La sécurité ne repose pas sur le secret de l'algorithme
Le principe de Kerckhoffs
En 1883, un linguiste néerlandais, Auguste Kerckhoffs, publie dans une revue militaire un article qui va fonder toute la cryptographie moderne. Il y énonce un principe qui semble paradoxal : un bon système de chiffrement doit rester sûr même si l'ennemi connaît tout de son fonctionnement.
L'énoncé du principe
Formulé aujourd'hui, le principe de Kerckhoffs dit ceci :
Un système cryptographique doit rester sûr même si tout, sauf la clé, est rendu public.
Autrement dit, on suppose que l'adversaire connaît l'algorithme de chiffrement dans ses moindres détails. La seule chose qu'il ignore, c'est la clé secrète. Et cela doit suffire à le tenir en échec.
La sécurité repose donc entièrement sur le secret de la clé, jamais sur le secret de l'algorithme.
Le corollaire de Shannon
Soixante-cinq ans plus tard, le mathématicien Claude Shannon, père de la théorie de l'information, reformule l'idée en une phrase plus brutale :
« L'ennemi connaît le système. »
C'est la maxime de Shannon. Elle invite l'ingénieur à concevoir un système en supposant le pire : l'attaquant a lu la documentation, dispose du code source, possède peut-être même un exemplaire de la machine.
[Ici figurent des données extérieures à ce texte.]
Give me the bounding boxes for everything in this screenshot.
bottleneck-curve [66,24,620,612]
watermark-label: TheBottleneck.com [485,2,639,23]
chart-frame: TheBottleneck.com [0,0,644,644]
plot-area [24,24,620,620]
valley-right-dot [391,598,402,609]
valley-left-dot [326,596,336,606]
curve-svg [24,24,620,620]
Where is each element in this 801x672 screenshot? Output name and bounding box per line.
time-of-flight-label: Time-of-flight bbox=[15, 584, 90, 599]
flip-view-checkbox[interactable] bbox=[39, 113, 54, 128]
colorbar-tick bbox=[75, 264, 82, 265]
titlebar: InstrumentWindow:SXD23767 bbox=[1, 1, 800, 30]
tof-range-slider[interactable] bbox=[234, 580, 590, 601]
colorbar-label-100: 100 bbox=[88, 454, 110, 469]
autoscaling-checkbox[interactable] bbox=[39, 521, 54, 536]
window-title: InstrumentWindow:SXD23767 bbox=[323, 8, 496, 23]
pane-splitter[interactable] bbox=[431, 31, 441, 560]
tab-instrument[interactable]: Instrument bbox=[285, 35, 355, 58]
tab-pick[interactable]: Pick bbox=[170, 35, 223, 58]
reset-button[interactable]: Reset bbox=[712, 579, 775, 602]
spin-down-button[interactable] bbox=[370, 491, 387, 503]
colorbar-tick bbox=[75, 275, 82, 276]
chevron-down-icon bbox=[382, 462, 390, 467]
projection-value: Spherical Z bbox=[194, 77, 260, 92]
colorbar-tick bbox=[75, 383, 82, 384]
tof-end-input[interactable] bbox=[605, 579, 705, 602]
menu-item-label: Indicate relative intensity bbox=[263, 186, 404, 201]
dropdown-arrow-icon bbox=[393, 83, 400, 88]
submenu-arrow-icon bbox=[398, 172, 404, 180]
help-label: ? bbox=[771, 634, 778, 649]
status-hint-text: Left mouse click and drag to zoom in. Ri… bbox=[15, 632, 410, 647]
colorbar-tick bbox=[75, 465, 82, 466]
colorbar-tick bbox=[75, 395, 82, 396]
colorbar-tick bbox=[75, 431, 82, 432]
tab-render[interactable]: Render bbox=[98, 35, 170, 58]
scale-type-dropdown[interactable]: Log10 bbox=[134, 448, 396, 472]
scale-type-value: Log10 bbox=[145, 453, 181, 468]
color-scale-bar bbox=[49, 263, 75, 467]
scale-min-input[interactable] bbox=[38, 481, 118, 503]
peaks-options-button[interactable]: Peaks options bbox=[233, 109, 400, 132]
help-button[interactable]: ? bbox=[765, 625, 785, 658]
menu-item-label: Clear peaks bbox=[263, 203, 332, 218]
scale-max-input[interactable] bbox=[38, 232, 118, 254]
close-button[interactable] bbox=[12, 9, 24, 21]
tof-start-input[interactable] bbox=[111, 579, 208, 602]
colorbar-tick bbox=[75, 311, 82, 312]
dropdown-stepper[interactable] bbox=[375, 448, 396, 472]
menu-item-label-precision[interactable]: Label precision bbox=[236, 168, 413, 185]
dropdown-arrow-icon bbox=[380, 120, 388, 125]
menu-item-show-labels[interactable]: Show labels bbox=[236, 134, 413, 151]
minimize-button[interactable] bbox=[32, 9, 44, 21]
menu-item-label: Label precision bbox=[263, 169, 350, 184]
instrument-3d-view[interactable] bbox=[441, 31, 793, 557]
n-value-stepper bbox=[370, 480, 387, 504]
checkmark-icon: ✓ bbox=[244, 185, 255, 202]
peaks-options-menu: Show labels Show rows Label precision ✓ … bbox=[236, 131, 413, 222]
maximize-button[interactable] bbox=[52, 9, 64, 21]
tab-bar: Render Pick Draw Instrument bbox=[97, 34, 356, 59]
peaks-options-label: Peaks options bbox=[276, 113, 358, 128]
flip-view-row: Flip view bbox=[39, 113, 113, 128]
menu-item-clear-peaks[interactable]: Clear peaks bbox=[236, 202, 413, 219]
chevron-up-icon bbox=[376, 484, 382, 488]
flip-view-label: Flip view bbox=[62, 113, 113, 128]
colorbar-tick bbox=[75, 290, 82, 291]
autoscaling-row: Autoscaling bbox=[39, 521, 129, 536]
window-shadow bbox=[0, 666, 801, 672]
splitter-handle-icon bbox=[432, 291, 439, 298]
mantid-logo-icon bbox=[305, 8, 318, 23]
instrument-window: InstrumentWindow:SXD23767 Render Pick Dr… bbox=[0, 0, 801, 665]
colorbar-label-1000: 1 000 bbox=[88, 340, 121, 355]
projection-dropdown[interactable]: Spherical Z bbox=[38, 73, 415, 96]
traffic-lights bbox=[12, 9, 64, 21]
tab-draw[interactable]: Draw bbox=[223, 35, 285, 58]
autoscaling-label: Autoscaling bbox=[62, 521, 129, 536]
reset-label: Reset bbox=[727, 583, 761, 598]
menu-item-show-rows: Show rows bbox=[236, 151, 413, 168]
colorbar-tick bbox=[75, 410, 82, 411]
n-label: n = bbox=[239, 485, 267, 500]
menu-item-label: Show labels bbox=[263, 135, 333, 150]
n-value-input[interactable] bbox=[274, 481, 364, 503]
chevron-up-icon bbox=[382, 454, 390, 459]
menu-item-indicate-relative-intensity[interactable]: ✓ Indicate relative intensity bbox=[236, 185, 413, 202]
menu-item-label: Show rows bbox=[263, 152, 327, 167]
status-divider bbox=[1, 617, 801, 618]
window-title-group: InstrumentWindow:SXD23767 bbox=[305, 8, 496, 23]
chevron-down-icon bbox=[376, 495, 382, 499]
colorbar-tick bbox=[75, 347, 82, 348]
Malgré tout cela, sans la clé, il ne doit rien pouvoir faire.
Public ou secret ?
Le schéma suivant sépare ce qui est connu de tous de ce qui reste caché :
+------------------------------------------------------+
| CONNU DE TOUS |
| |
| - l'algorithme de chiffrement (AES, RSA...) |
| - le protocole, le format des messages |
| - le texte chiffré qui circule sur le reseau |
| |
+------------------------------------------------------+
|
| une seule chose reste cachee
v
+------------------------------------------------------+
| SECRET ABSOLU |
| |
| >>> LA CLE <<< |
| |
+------------------------------------------------------+
Tout est sur la table, sauf la clé. C'est elle qui fait la différence entre un texte lisible et une suite inexploitable.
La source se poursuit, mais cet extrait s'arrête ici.